Frognot Community Historical Marker 
The Frognot Community historical marker is located on the north side FM 981 east of Collin County road 628.  The text on the historical marker reads:

"Situated near creeks and branches in a valley east of Blue Ridge, the Frognot community (also known as Frog Not, Frog Nod, Frogknot) has a number of theories as to the origins of its name. Most of these theories involve frogs that appear in the nearby Indian Creek following a rain. Several theories are associated with the nearby Dixon Consolidated School, which served as the foundation for the establishment of the community in the early 1900s. The school was founded in 1913 on land from Stephen Arnold Douglas Box. The school had a strict schoolmaster, Mr. Homer Parkins, who would not allow kids to bring frogs they captured in the creek to school. This policy evolved into several stories as to the origin of the community name. Another theory is that soon after the community was founded, the people attempted to eradicate the overabundant frog population. Within a short time, they virtually wiped out the frog populace, giving the community the name Frognot. Some believe that the community began as Frog Nod because the frogs were extremely loud while nodding off to sleep, and eventually became Frognot. Another theory is that the residents did not want a noisy railroad switch, which is also known as a railroad frog, and thus the community was named Frog Not. In the late 1930s, John and Ollie McGuffey opened the first general store. A second store was opened in the 1950s by Otis and Hazel Dixon. The Dixon Store served as the social center of the community and was the location of the foundation of the Frognot Water Supply Corporation.
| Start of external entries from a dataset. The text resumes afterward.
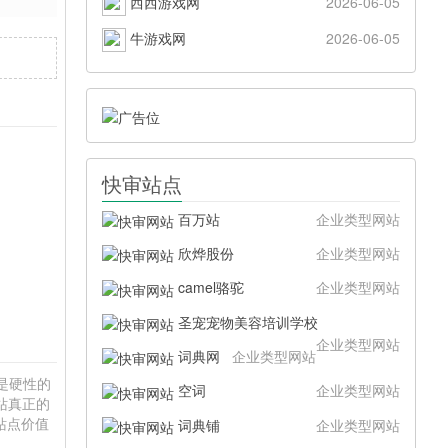
西西游戏网
2026-06-05
牛游戏网
2026-06-05
快审站点
百万站
企业类型网站
欣烨股份
企业类型网站
camel骆驼
企业类型网站
圣宠宠物美容培训学校
企业类型网站
词典网
企业类型网站
只是硬性的
空词
企业类型网站
站真正的
站点价值
词典铺
企业类型网站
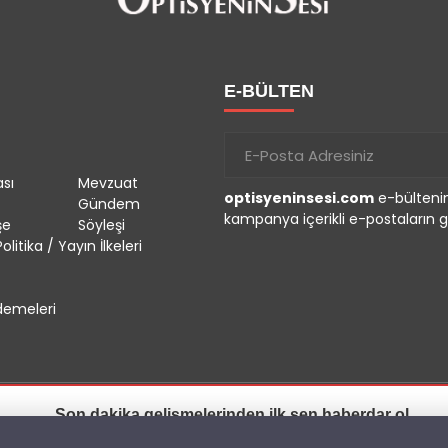
E-BÜLTEN
sı
Mevzuat
optisyeninsesi.com
e-bültenin
Gündem
kampanya içerikli e-postaların g
şe
Söyleşi
olitika / Yayın İlkeleri
emeleri
Son dakika gelişmelerinden ilk sen haberdar ol.
r.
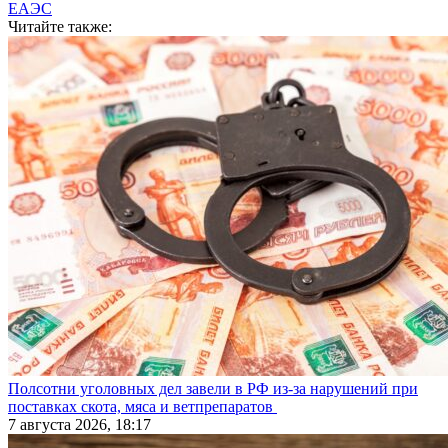
ЕАЭС
Читайте также:
Полсотни уголовных дел завели в РФ из-за нарушений при
поставках скота, мяса и ветпрепаратов
7 августа 2026, 18:17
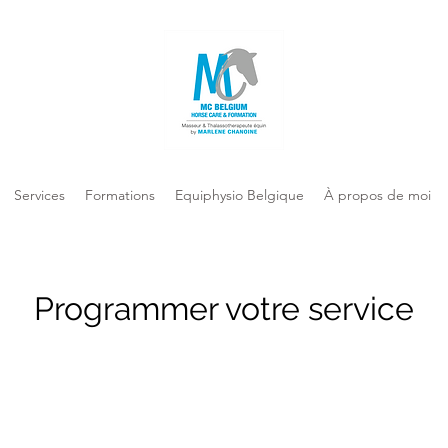
Services
Formations
Equiphysio Belgique
À propos de moi
Programmer votre service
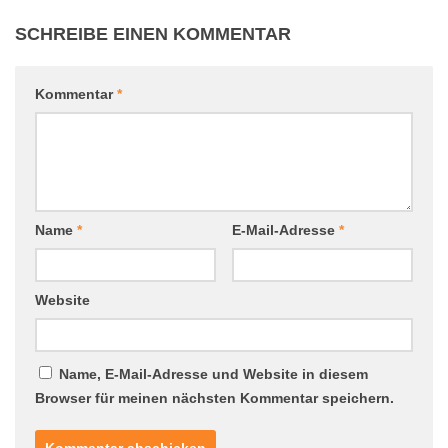
SCHREIBE EINEN KOMMENTAR
Kommentar
*
Name
*
E-Mail-Adresse
*
Website
Name, E-Mail-Adresse und Website in diesem
Browser für meinen nächsten Kommentar speichern.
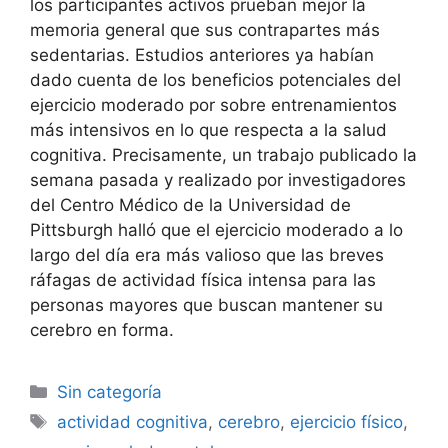
los participantes activos prueban mejor la
memoria general que sus contrapartes más
sedentarias. Estudios anteriores ya habían
dado cuenta de los beneficios potenciales del
ejercicio moderado por sobre entrenamientos
más intensivos en lo que respecta a la salud
cognitiva. Precisamente, un trabajo publicado la
semana pasada y realizado por investigadores
del Centro Médico de la Universidad de
Pittsburgh halló que el ejercicio moderado a lo
largo del día era más valioso que las breves
ráfagas de actividad física intensa para las
personas mayores que buscan mantener su
cerebro en forma.
Sin categoría
actividad cognitiva
,
cerebro
,
ejercicio físico
,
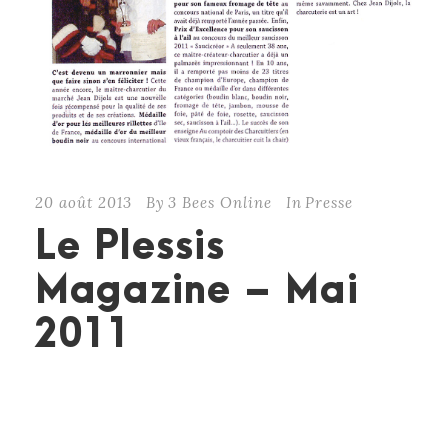
20 août 2013
By
3 Bees Online
In
Presse
Le Plessis
Magazine – Mai
2011
CONTINUE READING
The concrete storm cellar from the Dixon School is all that remains of this rural community."

(2013) Marker is Property of the State of Texas

Frognot Store 
In 1926, Otis and Hazel Dixon opened Frognot General Store, where they sold Sinclair gasoline for 10 cents a gallon, as well as salt, bread, milk, and sometimes vegetables from their own garden.  They also sold Black Angus beef from the livestock raised by Otis, long before Black Angus was known as a premium product.  The store was a gathering place for local folk, and where the idea of starting Frognot Water Supply Corporation was born.  The store has been closed since the late 1980s.

Frognot Water Supply 

Frognot WSC was incorporated on December 22, 1965 for the sole purpose of providing water to the rural area of Blue Ridge, Texas from the Woodbine Aquifer. The system consists of three wells and over 68 miles of water line and includes 147 square miles of service area in the Blackland Prairie.

AND THE STORY GOES...

The Frognot Water Supply Corporation was created when the local farmers and ranchers met in the Dixon General Store in the Frognot Community October 1965.  Prior to this time, the Frognotters collected water from cisterns and wells.  On December 22, 1965, the Frognot Water Supply Corporation was incorporated to provide safe, potable water to members who reside in the rural, unincorporated area near Blue Ridge, Texas.  One hundred and four meters were needed for the water system.  A total of 107 were purchased including 38 meters which were purchased by 17 people to insure the creation of the Frognot Water Supply Corporation.  Truman Webb was the first General Manager (1965-July 1987).  Robert Todd became the second General Manager in August 1987 and continues to serve.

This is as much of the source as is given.